Tang Tengjie, Li Angkai, Tan Xingye, Ji Qingli, Si Lu, Bao Le
Department of Statistics, Pennsylvania State University, University Park, Pennsylvania, U.S.A.
Key laboratory of Carcinogenesis and Translational Research, Department of Melanoma and Sarcoma, Peking University, Cancer Hospital & Institute, Beijing 100142, China.
medRxiv. 2025 Apr 7:2025.04.07.25325243. doi: 10.1101/2025.04.07.25325243.
Patients with rare cancers face substantial challenges due to limited evidence-based treatment options, resulting from sparse clinical trials. Advances in large language models (LLMs) and recommendation algorithms offer new opportunities to utilize all clinical trial information to improve clinical decisions.
We used LLM to systematically extract and standardize more than 100,000 cancer trials from ClinicalTrials.gov. Each trial was annotated using a customized scoring system reflecting cancer-treatment interactions based on clinical outcomes and trial attributes.
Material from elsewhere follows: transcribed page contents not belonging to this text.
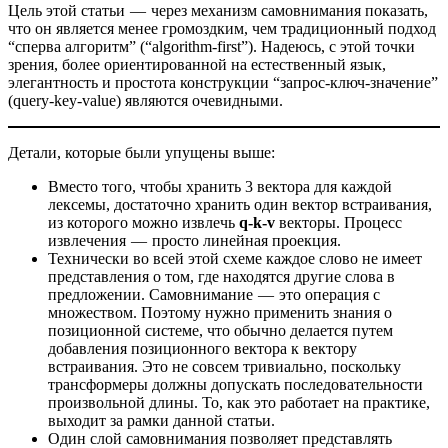
Цель этой статьи — через механизм самовнимания показать,
что он является менее громоздким, чем традиционный подход
“сперва алгоритм” (“algorithm-first”). Надеюсь, с этой точки
зрения, более ориентированной на естественный язык,
элегантность и простота конструкции “запрос-ключ-значение”
(query-key-value) являются очевидными.
Детали, которые были упущены выше:
Вместо того, чтобы хранить 3 вектора для каждой
лексемы, достаточно хранить один вектор встраивания,
из которого можно извлечь
q-k-v
векторы. Процесс
извлечения — просто линейная проекция.
Технически во всей этой схеме каждое слово не имеет
представления о том, где находятся другие слова в
предложении. Самовнимание — это операция с
множеством. Поэтому нужно применить знания о
позиционной системе, что обычно делается путем
добавления позиционного вектора к вектору
встраивания. Это не совсем тривиально, поскольку
трансформеры должны допускать последовательности
произвольной длины. То, как это работает на практике,
выходит за рамки данной статьи.
Один слой самовнимания позволяет представлять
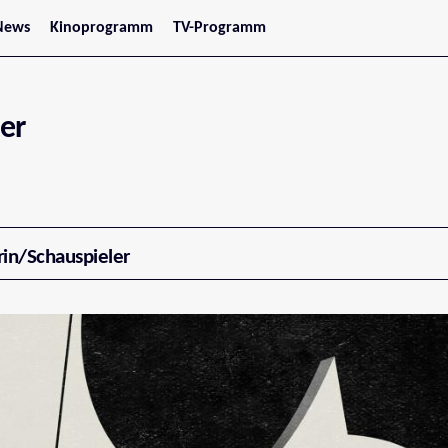
News
Kinoprogramm
TV-Programm
tars
Jetzt im Kino
treaming
Demnächst im Kino
Wien
Niederösterreich
ger
Oberösterreich
Steiermark
Burgenland
Kärnten
Salzburg
Tirol
Vorarlberg
rin/Schauspieler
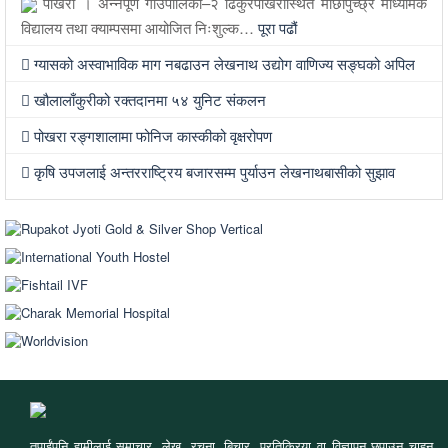
पोखरा । अन्नपूर्ण गाउँपालिका–२ ढिकुरपोखरीस्थित माछापुच्छ्रे माध्यमिक
विद्यालय तथा क्याम्पसमा आयोजित निःशुल्क…
पूरा पढौं
ग्यासको अस्वाभाविक माग नबढाउन लेखनाथ उद्योग वाणिज्य सङ्घको अपिल
खौलालाँकुरीको रक्तदानमा ५४ युनिट संकलन
पोखरा रङ्गशालामा फोनिज कास्कीको वृक्षरोपण
कृषि उपजलाई अन्तरराष्ट्रिय बजारसम्म पुर्याउन लेखनाथबासीको सुझाव
तपाईंपनि हामीलाई समाचार, लेख, रचना, बिचार, प्रतिक्रिया वा विज्ञापन छपाउन चाहनु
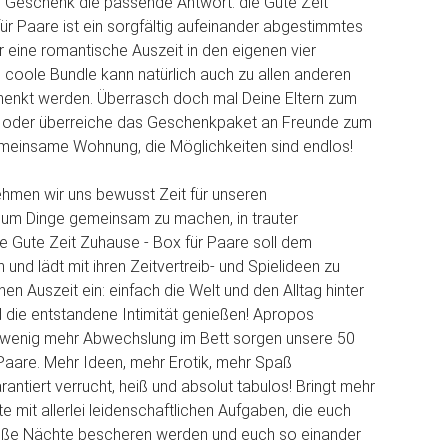
 Geschenk die passende Antwort: die Gute Zeit
ür Paare ist ein sorgfältig aufeinander abgestimmtes
 eine romantische Auszeit in den eigenen vier
coole Bundle kann natürlich auch zu allen anderen
henkt werden. Überrasch doch mal Deine Eltern zum
 oder überreiche das Geschenkpaket an Freunde zum
emeinsame Wohnung, die Möglichkeiten sind endlos!
nehmen wir uns bewusst Zeit für unseren
um Dinge gemeinsam zu machen, in trauter
e Gute Zeit Zuhause - Box für Paare soll dem
und lädt mit ihren Zeitvertreib- und Spielideen zu
en Auszeit ein: einfach die Welt und den Alltag hinter
 die entstandene Intimität genießen! Apropos
ein wenig mehr Abwechslung im Bett sorgen unsere 50
 Paare. Mehr Ideen, mehr Erotik, mehr Spaß
rantiert verrucht, heiß und absolut tabulos! Bringt mehr
te mit allerlei leidenschaftlichen Aufgaben, die euch
eiße Nächte bescheren werden und euch so einander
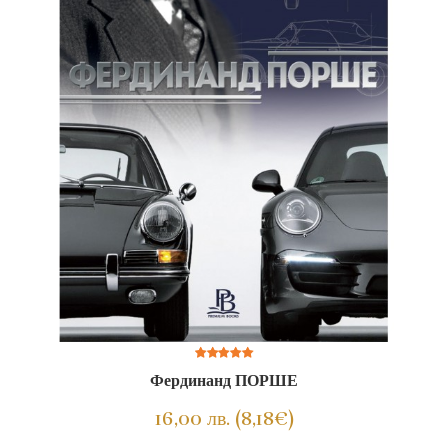
Фердинанд ПОРШЕ
16,00 лв. (8,18€)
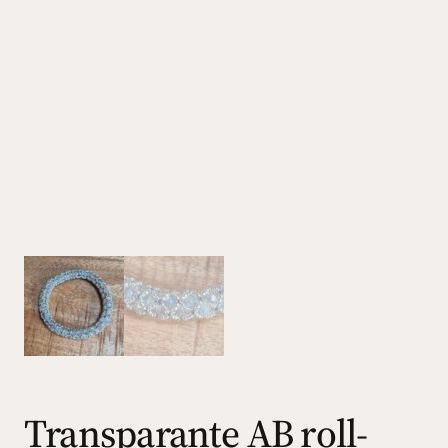
Transparante AB roll-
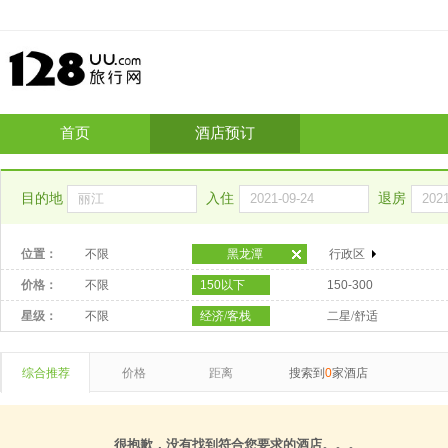
首页
酒店预订
目的地
入住
退房
位置：
不限
黑龙潭
行政区
价格：
不限
150以下
150-300
星级：
不限
经济/客栈
二星/舒适
综合推荐
价格
距离
搜索到
0
家酒店
很抱歉，没有找到符合您要求的酒店。。。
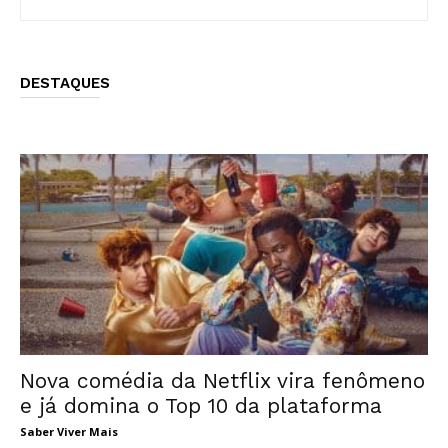
DESTAQUES
Nova comédia da Netflix vira fenômeno
e já domina o Top 10 da plataforma
Saber Viver Mais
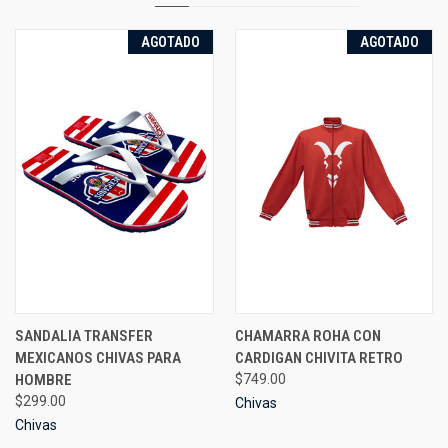
AGOTADO
AGOTADO
SANDALIA TRANSFER
CHAMARRA ROHA CON
MEXICANOS CHIVAS PARA
CARDIGAN CHIVITA RETRO
HOMBRE
$749.00
$299.00
Chivas
Chivas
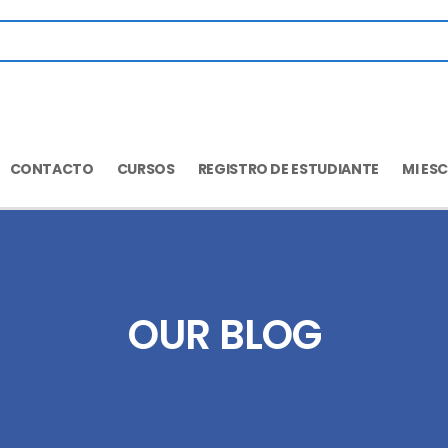
CONTACTO
CURSOS
REGISTRO DE ESTUDIANTE
MI ES
OUR BLOG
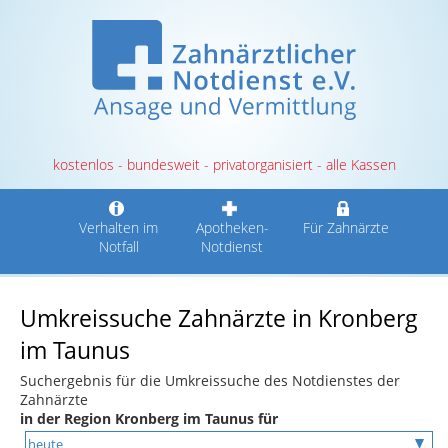
kostenlos - bundesweit - privatorganisiert - alle Kassen
Verhalten im
Apotheken-
Für Zahnärzte
Notfall
Notdienst
Umkreissuche Zahnärzte in Kronberg
im Taunus
Suchergebnis für die Umkreissuche des Notdienstes der
Zahnärzte
in der Region Kronberg im Taunus für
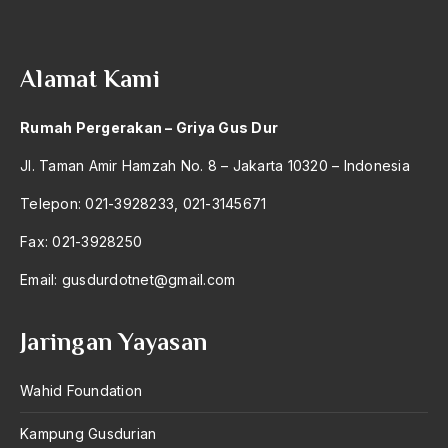
Angkatan Laut AS
Ansor
Alamat Kami
Antara Keyakinan dan Keuletan
Rumah Pergerakan – Griya Gus Dur
Antarumat Beragama
Jl. Taman Amir Hamzah No. 8 – Jakarta 10320 – Indonesia
Anti Kekerasan
Telepon: 021-3928233, 021-3145671
Anti Klimak
Fax: 021-3928250
Anti-Kekerasan
Email:
gusdurdotnet@gmail.com
António de Oliveira Salazar
Antonio Gramsci
Jaringan Yayasan
Antony Van Leeuwenhoek
Wahid Foundation
antropologi
Kampung Gusdurian
antroposentrisme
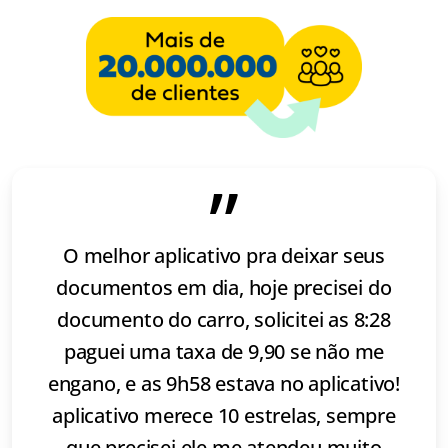
”
O melhor aplicativo pra deixar seus
documentos em dia, hoje precisei do
documento do carro, solicitei as 8:28
paguei uma taxa de 9,90 se não me
engano, e as 9h58 estava no aplicativo!
aplicativo merece 10 estrelas, sempre
que precisei ele me atendeu muito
Using this structured data set, we implemented three state-of-the-art collaborative filtering algorithms to recommend potentially effective treatments across different cancer types.
The LLM-driven data extraction process successfully generated a comprehensive and rigorously curated database from fragmented clinical trial information, covering 78 cancer types and 5,315 distinct interventions. Recommendation models demonstrated high predictive accuracy (cross-validated RMSE: 0.49-0.62) and identified clinically meaningful new treatments for melanoma, independently validated by oncology experts.
Our study establishes a proof of concept demonstrating that the combination of LLMs with sophisticated recommendation algorithms can systematically identify novel and clinically plausible cancer treatments. This integrated approach may accelerate the identification of effective therapies for rare cancers, ultimately improving patient outcomes by generating evidence-based treatment recommendations where traditional data sources remain limited.
由于临床试验稀少,基于证据的治疗选择有限,罕见癌症患者面临巨大挑战。大语言模型(LLMs)和推荐算法的进展为利用所有临床试验信息改善临床决策提供了新机会。
我们使用大语言模型从ClinicalTrials.gov系统地提取并标准化了超过10万项癌症试验。每项试验都使用一个定制的评分系统进行注释,该系统根据临床结果和试验属性反映癌症治疗的相互作用。利用这个结构化数据集,我们实施了三种最先进的协同过滤算法,以推荐不同癌症类型中潜在有效的治疗方法。
由大语言模型驱动的数据提取过程成功地从碎片化的临床试验信息中生成了一个全面且经过严格整理的数据库,涵盖78种癌症类型和5315种不同的干预措施。推荐模型显示出较高的预测准确性(交叉验证均方根误差:0.49 - 0.62),并为黑色素瘤确定了具有临床意义的新治疗方法,经肿瘤学专家独立验证。
我们的研究建立了一个概念验证,表明大语言模型与复杂的推荐算法相结合可以系统地识别新的且临床上合理的癌症治疗方法。这种综合方法可能会加速为罕见癌症确定有效治疗方法,最终通过在传统数据来源有限的情况下生成基于证据的治疗建议来改善患者预后。